Oceanic legalities and justice in contested maritime boundaries Perspectives from the Nicaraguan-Colombian sea region

Open Access
Authors
Supervisors
Award date 06-07-2026
ISBN
  • 9789493539433
Number of pages 263
Organisations
  • Faculty of Social and Behavioural Sciences (FMG) - Amsterdam Institute for Social Science Research (AISSR)
Abstract
Prolonged and emerging disputes over land and maritime territories are intensifying worldwide, leading to increasingly rigid and contested state boundaries amplified by climate change, ocean grabbing under blue economy initiatives, and the resurgence of nationalist and securitized policy agendas. This PhD thesis examines how contested maritime borders generate and sustain ocean injustices, focusing on the disputed Nicaraguan–Colombian maritime boundary region in the Western Caribbean. The research centers on the state-dependent islands of San Andrés, Providencia, and Santa Catalina (Colombia) and the Corn Islands (Nicaragua), inhabited by Afro-Indigenous communities. It asks how legal regimes governing contested marine borders maintain or produce new forms of ocean injustices while examines the strategies of oceanic communities to resist exclusion and defend their rights. It shows how forms of legal colonialism remain embedded within dominant ocean systems ocean governance.

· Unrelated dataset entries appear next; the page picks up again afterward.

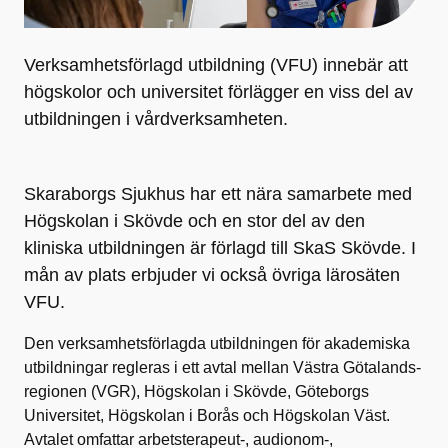
Verksamhetsförlagd utbildning (VFU) innebär att
högskolor och universitet förlägger en viss del av
utbildningen i vårdverk­samheten.
Skaraborgs Sjukhus har ett nära samarbete med
Högskolan i Skövde och en stor del av den
kliniska utbildningen är förlagd till SkaS Skövde. I
mån av plats erbjuder vi också övriga lärosäten
VFU.
Den verksamhetsförlagda utbildningen för akademiska
ut­bildningar regleras i ett avtal mellan Västra Götalands­
regionen (VGR), Högskolan i Skövde, Göteborgs
Universi­tet, Högskolan i Borås och Högskolan Väst.
Avtalet omfattar arbetsterapeut-, audionom-,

The study highlights how communities challenge these dynamics through interconnected forms of legal activism and social mobilization. It argues for a shift away from sovereignty-centered and land-based understandings of ocean governance toward a relational ocean justice perspective that foregrounds i)the environmental and human rights within judicial processes and legal institutions; ii)the Indigenous ontologies and epistemologies into the marine living and non-living resources management; iii)the traditional sea-mobility that affirms ocean’s interconnectedness and Indigenous spatialities, and; iv)the rights of artisanal fisher people whose practices have been illegalized and criminalized. It thus calls for rethinking maritime dispute-resolution mechanisms beyond rigid territorial divisions and for recognizing Indigenous and alternative legalities as legitimate pathways toward equitable, sustainable, and justice-oriented governance.